The flashback ends, and Desmond is pulled off Charlie by Hurley. They help Desmond to his tent. Charlie tries to get an answer from him one last time. Desmond reveals that both times he rescued Claire, he was really saving Charlie; Charlie would have been electrocuted if Desmond hadn't inserted the rod, and Charlie would have drowned attempting to save Claire from the ocean had Desmond not done so. Desmond tells Charlie that although he has prevented his death twice, Charlie is destined to die (this is in reference to Hawking's comments on "course correction").

==Production==
"Flashes Before Your Eyes" was the 15th episode of the series directed by Jack Bender. The episode was written by Damon Lindelof and Drew Goddard; the pair had never before collaborated on an episode.

This episode is the first to deal with the concept of time travel, the next being "The Constant" in the fourth season. Unlike other flashback sequences to this point, this is positioned as actual time travel for Desmond. However, in this episode ground rules are established to prevent paradoxes in the story line as a result of time travel. Had these rules not been established, the writers feared that viewers would lose interest because the stakes of the characters would be lessened. In an interview, Henry Ian Cusick, who plays Desmond, said shooting the episode was both "fun" and "tiring". Cusick said that when shooting the episode "you're finishing late and starting early", but he enjoyed working with director Jack Bender because "he pushes you to, to try and go a little bit further than you think you can". The London scenes were shot in Honolulu. This led to several continuity errors, such as a British Army recruitment poster for a Scottish regiment (which would not recruit in England) featuring the word "Honour" being incorrectly spelled in the American English "Honor" and a photograph of a British soldier using an American M4 carbine and urging people to join the "military" (instead of the "army", as a British poster would say). Another error is a cup of tea made in a microwave rather than the use of a kettle.

==Reception==
"Flashes Before Your Eyes" received mostly positive reviews. IGN's Chris Carabott wrote that "if last week's 'Not in Portland' didn't get you back on the Lost hype train then for goodness' sake the equally outstanding 'Flashes Before Your Eyes' hopefully grabbed your attention." Carabott went on to praise the on-screen chemistry of Henry Ian Cusick (Desmond) and Sonya Walger (Penelope), stating that "their on screen chemistry makes the love between the two characters real and makes their inevitable breakup that much harder to handle." He also complimented the scene between Desmond and Charles, saying that "it's hard not to feel Desmond's heart crushed when Widmore denies him Penelope's hand in marriage." Josh Spiegel, a writer for CinemaBlend.com, had similar praise. He said that for him "it was a nice change of pace to not see Jack, Kate or Sawyer on the show and focus more on some of the lesser-known castaways." Spiegel went on to say that the episode was "fantastic". Mania.com's Stephen Lackey wrote that "Flashes Before Your Eyes" was an "episode has everything die hard LOST fans expect, riveting plot twists, foreshadowing, and as many questions as answers"

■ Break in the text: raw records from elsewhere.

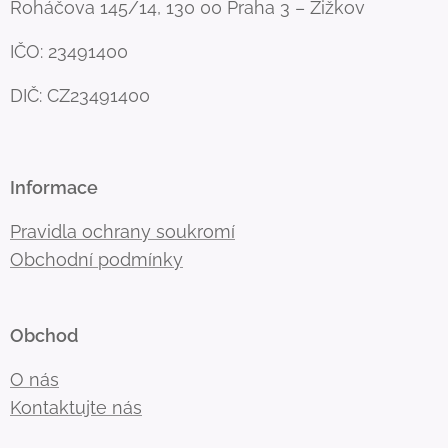
Roháčova 145/14, 130 00 Praha 3 – Žižkov
IČO: 23491400
DIČ: CZ23491400
Informace
Pravidla ochrany soukromí
Obchodní podmínky
Obchod
O nás
Kontaktujte nás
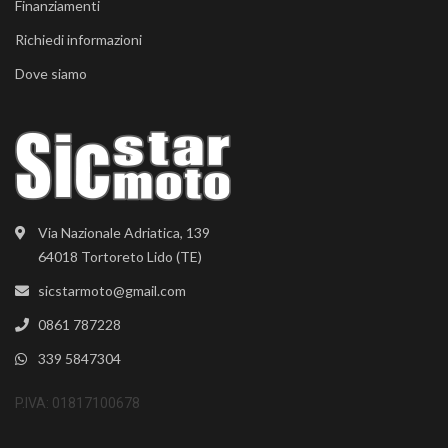
Finanziamenti
Richiedi informazioni
Dove siamo
Via Nazionale Adriatica, 139
64018 Tortoreto Lido (TE)
sicstarmoto@gmail.com
0861 787228
339 5847304
P.IVA: 01817100678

Critics did note that the episode did not provide many answers. Mac Slocum of FilmFodder.com wrote that he was "beginning to think the Lost producers have a different definition for the word 'answer'." Television Without Pity graded this episode with a "C".

Henry Ian Cusick and Dominic Monaghan each submitted this episode for consideration on their own behalf for Outstanding Supporting Actor in a Drama Series respectively for the 59th Primetime Emmy Awards. For their work on this episode, series co-creator, show runner, and executive producer Damon Lindelof and supervising producer Drew Goddard were nominated for the Writers Guild of America Award for Television: Episodic Drama.